Every document should help a teammate answer a real operational question.
Required Document Sections
- Project docs: purpose, users, entry points, related tables/processes, APIs/jobs, caveats, and evidence.
- Table docs: purpose, lifecycle, columns, relationships, constraints/indexes, business rules, caveats, and evidence.
- Process docs: trigger, ordered steps, outcomes, related projects, touched tables/APIs/jobs, failure modes, and
evidence.
- Glossary docs: definition, nearby confusing terms, source locations, examples, and caveats.
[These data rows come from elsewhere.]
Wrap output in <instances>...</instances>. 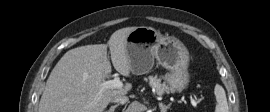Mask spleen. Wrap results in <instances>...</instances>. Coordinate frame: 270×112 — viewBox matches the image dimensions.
<instances>
[{
	"instance_id": "3e777b00",
	"label": "spleen",
	"mask_w": 270,
	"mask_h": 112,
	"mask_svg": "<svg viewBox=\"0 0 270 112\" xmlns=\"http://www.w3.org/2000/svg\"><path fill=\"white\" fill-rule=\"evenodd\" d=\"M214 94L217 101L215 112H229L226 93H225L224 88L217 84L214 89Z\"/></svg>"
}]
</instances>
- Schema docs: required frontmatter or metadata, allowed document types, naming rules, and evaluation metadata.
Keep required sections stable so chunking and eval remain predictable.
Chunking And Metadata
- Prefer section-boundary chunking using
## headings.
- Keep one table document as one chunk unless it exceeds the target model or retriever limits.
- Track metadata such as
type, project, schema, table, process, legacy, source_path, and verified_at
when available.
- Preserve stable document IDs across re-indexing.
- Avoid chunk overlap that separates a claim from its evidence.
- Do not index drafts that still contain unresolved source conflicts unless the retrieval layer can filter drafts.
Chunking should preserve answerable units and evidence.
Evaluation Rules
- Maintain curated questions in
knowledge_base/_eval/questions.jsonl.
- Include expected source paths or expected answer fragments for each question.
- Add at least 20 curated questions before claiming prototype retrieval quality.
- Measure retrieval with top-k evidence before measuring generation quality.
- Report pass rate, failed question categories, and coverage gaps.
- Re-run eval after each batch expansion or chunking/config change.
- Do not claim retrieval quality without measured results.
Evaluation is the release gate for corpus expansion.
Integration Rules
- Expose retrieval to agents or tools only after seed documentation and local eval are stable.
- Keep skill instructions in
SKILL.md.
- Keep examples in
references/EXAMPLE.md.
- Keep only UI-facing manifest metadata in
agents/openai.yaml unless product-specific agent fields are explicitly
required.
- Place indexing, retrieval, embedding, model, or eval runtime defaults in the actual tool or project config that
consumes them.
- Add agent dependencies only when a real external dependency is required.
Do not hide runtime RAG configuration in skill metadata.
Quality Gates
- Source evidence exists for each new claim.
- Seed docs answer the target questions.
- Indexing is reproducible from committed source docs.
- Eval pass rate meets the stated threshold.
- Failed questions are reviewed before expanding scope.
- Unknowns are marked, not guessed.
Small, verified, and maintainable beats large, stale, and speculative.
Boundaries
- Do not document unavailable systems as confirmed facts.
- Do not use generated indexes as source-of-truth documents.
- Do not mix runtime tool configuration into skill metadata.
- Do not expand coverage before the seed set passes retrieval checks.
- Do not copy boilerplate that adds no searchable knowledge.